Shushin A I
Institute of Chemical Physics, Russian Academy of Sciences, 117977, GSP-1, Kosygin Street 4, Moscow, Russia.
Phys Rev E Stat Nonlin Soft Matter Phys. 2008 Mar;77(3 Pt 1):031130. doi: 10.1103/PhysRevE.77.031130. Epub 2008 Mar 26.

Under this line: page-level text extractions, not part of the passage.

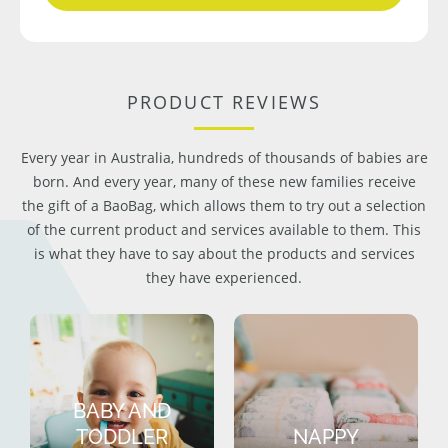
PRODUCT REVIEWS
Every year in Australia, hundreds of thousands of babies are
born. And every year, many of these new families receive
the gift of a BaoBag, which allows them to try out a selection
of the current product and services available to them. This
is what they have to say about the products and services
they have experienced.
BABY AND
TODDLER
NAPPY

Some specific features and extensions of the continuous-time random-walk (CTRW) approach are analyzed in detail within the Markovian representation (MR) and CTRW-based non-Markovian stochastic Liouville equation (SLE). In the MR, CTRW processes are represented by multidimensional Markovian ones. In this representation the probability density function (PDF) W(t) of fluctuation renewals is associated with that of reoccurrences in a certain jump state of some Markovian controlling process. Within the MR the non-Markovian SLE, which describes the effect of CTRW-like noise on the relaxation of dynamic and stochastic systems, is generalized to take into account the influence of relaxing systems on the statistical properties of noise. Some applications of the generalized non-Markovian SLE are discussed. In particular, it is applied to study two modifications of the CTRW approach. One of them considers cascaded CTRWs in which the controlling process is actually a CTRW-like one controlled by another CTRW process, controlled in turn by a third one, etc. Within the MR a simple expression for the PDF W(t) of the total controlling process is obtained in terms of Markovian variants of controlling PDFs in the cascade. The expression is shown to be especially simple and instructive in the case of anomalous processes determined by the long-time tailed W(t) . The cascaded CTRWs can model the effect of the complexity of a system on the relaxation kinetics (in glasses, fractals, branching media, ultrametric structures, etc.). Another CTRW modification describes the kinetics of processes governed by fluctuating W(t) . Within the MR the problem is analyzed in a general form without restrictive assumptions on the correlations of PDFs of consecutive renewals. The analysis shows that fluctuations of W(t) can strongly affect the kinetics of the process. Possible manifestations of this effect are discussed.
在马尔可夫表示(MR)和基于连续时间随机游走(CTRW)的非马尔可夫随机刘维尔方程(SLE)框架内,详细分析了CTRW方法的一些特定特征和扩展。在MR中,CTRW过程由多维马尔可夫过程表示。在此表示中,涨落更新的概率密度函数(PDF)W(t)与某个马尔可夫控制过程在特定跳跃状态下的重现概率密度函数相关。在MR内,描述类CTRW噪声对动态和随机系统弛豫影响的非马尔可夫SLE被推广,以考虑弛豫系统对噪声统计特性的影响。讨论了广义非马尔可夫SLE的一些应用。特别地,将其应用于研究CTRW方法的两种改进形式。其中一种考虑级联CTRW,其中控制过程实际上是由另一个CTRW过程控制的类CTRW过程,而该过程又依次由第三个过程控制,等等。在MR内,根据级联中控制PDF的马尔可夫变体,得到了总控制过程的PDF W(t)的一个简单表达式。在由长时间尾部W(t)确定的反常过程情况下,该表达式特别简单且具有启发性。级联CTRW可以模拟系统复杂性对弛豫动力学的影响(如在玻璃、分形、分支介质、超度量结构等中)。另一种CTRW改进形式描述了由波动的W(t)支配的过程的动力学。在MR内,以一般形式分析该问题,对连续更新的PDF相关性不做限制性假设。分析表明,W(t)的涨落会强烈影响过程的动力学。讨论了这种影响可能的表现形式。